Il est l'un des rares à porter des éléments à frange, soit sous forme de glands à l'extrémité des pointes du pectoral, soit le long de son manteau rouge. Mais son voisin porte des piéces de vêtement identiques.
Les rois ... et Ezechiaz :
Le roi Joatham :
On admire comme chaque personnage est différent : la barbe-fleuve de Joatham est spectaculaire, ainsi que les spalières de son armure en forme de gueule ouverte.
Le roi Achaz :
On note la présence d'une boucle d'oreille en or : j'ai déjà étudié comment celle-ci pouvait être vue, à l'époque, comme un signe de judeité : Éloge de l'omission : Le titulus dans l'Annonciation d'Ambrogio Lorenzetti.
Le roi Ozias :
Les trois anges portant la couronne et les phylactères :
Ils sont en tenue de chevalier Renaissance comme les rois, avec une armure ou une tunique couleur de métal argenté et des pièces de protection d'épaule et de bassin au dessus de longues robes. Les couleurs dominantes restent le rouge et l'or.

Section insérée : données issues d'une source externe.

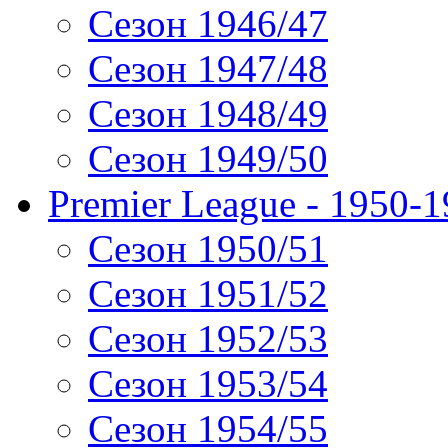
Сезон 1946/47
Сезон 1947/48
Сезон 1948/49
Сезон 1949/50
Premier League - 1950-
Сезон 1950/51
Сезон 1951/52
Сезон 1952/53
Сезон 1953/54
Сезон 1954/55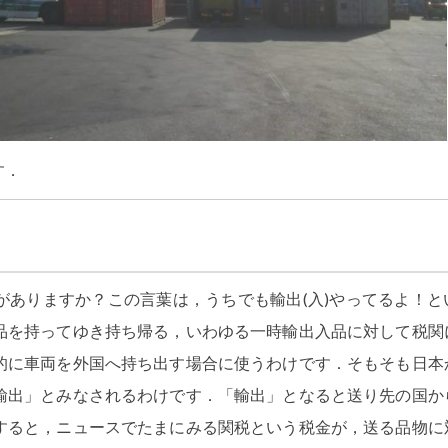
す．
がありますか？この言葉は，うちでも輸出(入)やってるよ！と
品を持ってゆき持ち帰る，いわゆる一時輸出入品に対して税関
的に車両を外国へ持ち出す場合に使うわけです．そもそも日本
輸出」とみなされるわけです．「輸出」となると送り先の国か
すると，ニュースでたまにみる関税という税金が，送る品物に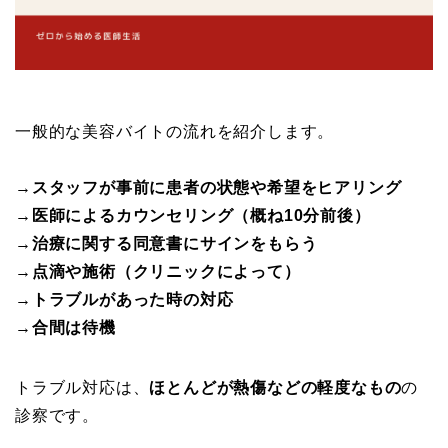
一般的な美容バイトの流れを紹介します。
→スタッフが事前に患者の状態や希望をヒアリング
→医師によるカウンセリング（概ね10分前後）
→治療に関する同意書にサインをもらう
→点滴や施術
（クリニックによって）
→トラブルがあった時の対応
→合間は待機
トラブル対応は、
ほとんどが熱傷などの軽度なもの
の
診察です。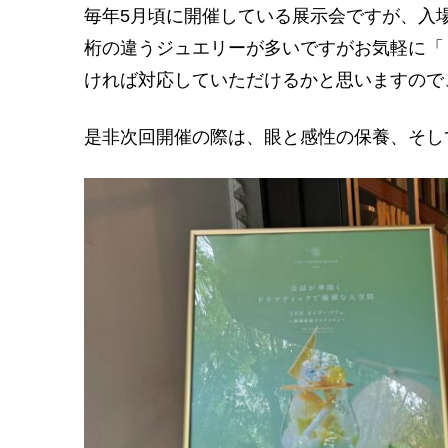
毎年5月頃に開催している展示会ですが、入
桁の違うジュエリーが多いですがお気軽に「
ければ対応していただけるかと思いますので
是非次回開催の際は、眼と感性の保養、そし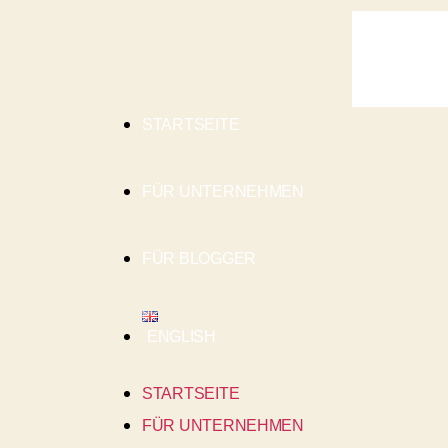
STARTSEITE
FÜR UNTERNEHMEN
FÜR BLOGGER
ENGLISH
STARTSEITE
FÜR UNTERNEHMEN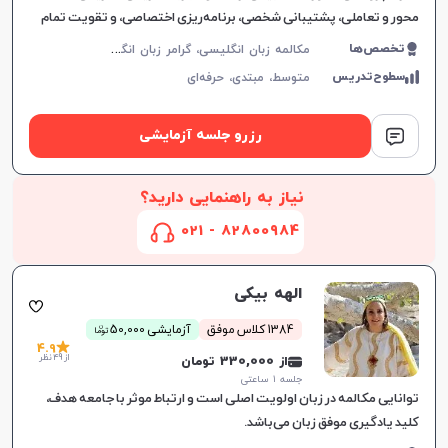
محور و تعاملی، پشتیبانی شخصی، برنامه‌ریزی اختصاصی، و تقویت تمام
مهارت‌های زبان انگلیسی.
م
کالمه زبان انگلیسی، گرامر زبان انگلیسی، زبان انگلیسی آمریکایی، زبان انگلیسی هفتم دبیرستان، زبان انگلیسی هشتم دبیرستان، زبان انگلیسی نهم دبیرستان، زبان انگلیسی دهم دبیرستان، زبان انگلیسی یازدهم دبیرستان، زبان انگلیسی عمومی، زبان انگلیسی دوازدهم دبیرستان، زبان انگلیسی کنکور سراسری، زبان انگلیسی کودکان
تخصص‌ها
سطوح‌تدریس
متوسط،
مبتدی،
حرفه‌ای
افزایش اعتبار
رزرو جلسه آزمایشی
نیاز به راهنمایی دارید؟
82800984 - 021
الهه بیکی
ن
1384 کلاس موفق
آزمایشی 50,000
توما
4.9
از 49 نظر
از 330,000 تومان
جلسه ۱ ساعتی
توانایی مکالمه در زبان اولویت اصلی است و ارتباط موثر با جامعه هدف،
کلید یادگیری موفق زبان می‌باشد.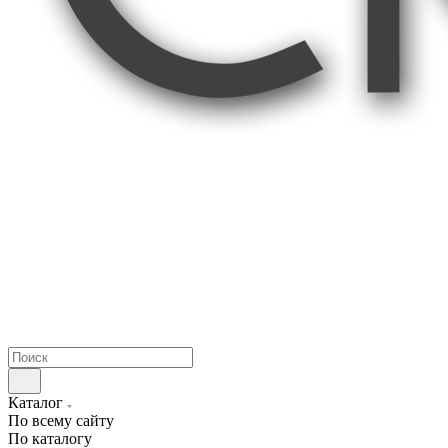
Каталог
По всему сайту
По каталогу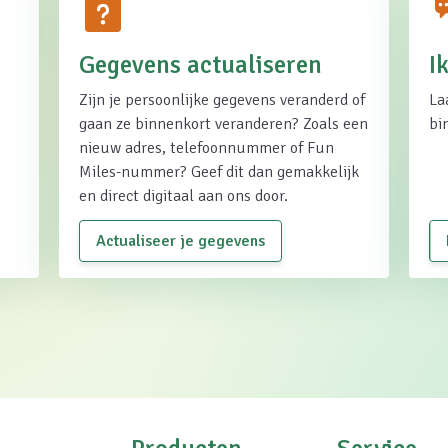
Gegevens actualiseren
I
j
Zijn je persoonlijke gegevens veranderd of
La
gaan ze binnenkort veranderen? Zoals een
bi
nieuw adres, telefoonnummer of Fun
Miles-nummer? Geef dit dan gemakkelijk
en direct digitaal aan ons door.
Actualiseer je gegevens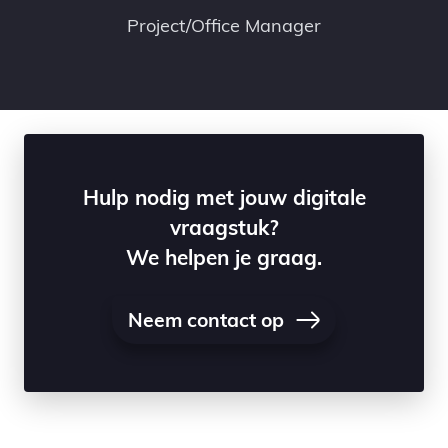
Project/Office Manager
Hulp nodig met jouw digitale
vraagstuk?
We helpen je graag.
Neem contact op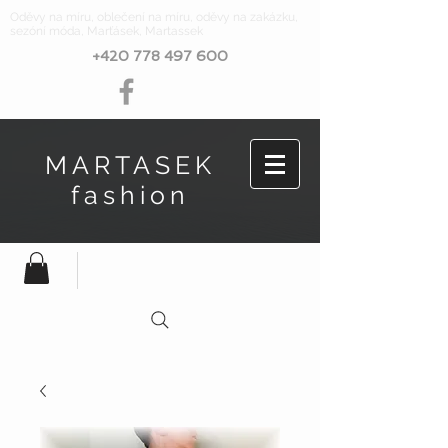
Oděvy na míru, oblečení na míru, oděvy na zakázku,
sezóní móda, Marťásek, Martassek
+420 778 497 600
MARTASEK
fashion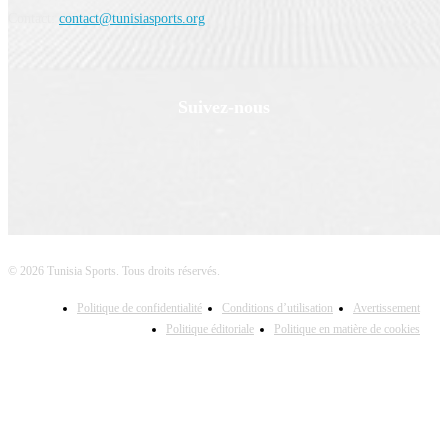
Contact:
contact@tunisiasports.org
Suivez-nous
© 2026 Tunisia Sports. Tous droits réservés.
Politique de confidentialité
Conditions d’utilisation
Avertissement
Politique éditoriale
Politique en matière de cookies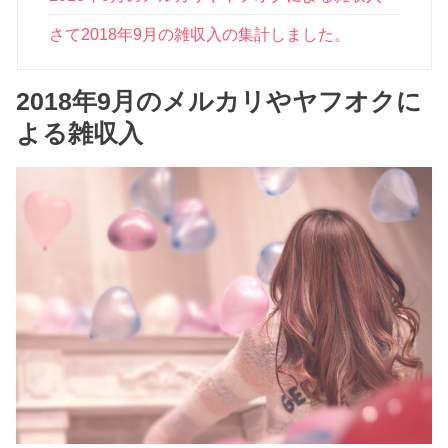
さて2018年9月の雑収入の集計しました。
2018年9月のメルカリやヤフオクに
よる雑収入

Le phylactére porte le texte suivant :
AVE MARIS STELLA DEI MATER ALMA AT AVE SEMPER VIRGO FELIX CELI PORTA SUMENS ILLUD AVE
Ce sont les vers non rimés du premier quatrain, et le premier vers du second quatrain de l'Ave maris Stella, prière qui en contient sept et qui date au moins du IXe siècle:
Salut, étoile de la mer,
Mère nourricière de Dieu
Et toujours vierge,
Bienheureuse porte du ciel.
En recevant cet Ave
(de la bouche de Gabriel
et en changeant le nom d'Éve
établis-nous dans la paix.)
Le qualificatif d'"étoile de la mer" est issu du prénom hébreux Maryam décomposé en Mar yam, en hébreu "goutte de mer", traduit en latin par stilla maris, devenu par glissement sémantique stella maris, "étoile de la mer". On trouve souvent en réference 1, Rois, 18,45, mais ce texte qui parle d'un " nuage qui s'élève de la mer, qui est comme la paume de la main d'un homme" que le prophète Elie annonce à Achab afin qu'il parte sans tarder, ne contient pas l"expression "stilla maris".
Il est intéressant de lire la fin du quatrain où Marie "change le nom d'Éve" (mutans Evae nomem) qui joue sur l'inversion Ave/Eva à propos de cette sculpture où Marie domine la Mauvaise Éve croqueuse de la pomme du péché.
(1) : Louis Le Thomas, Les Arbres de Jessé Bretons, Bull. Soc. Arch. Finist. 1962 : 163-197 et 1963 : 35-72.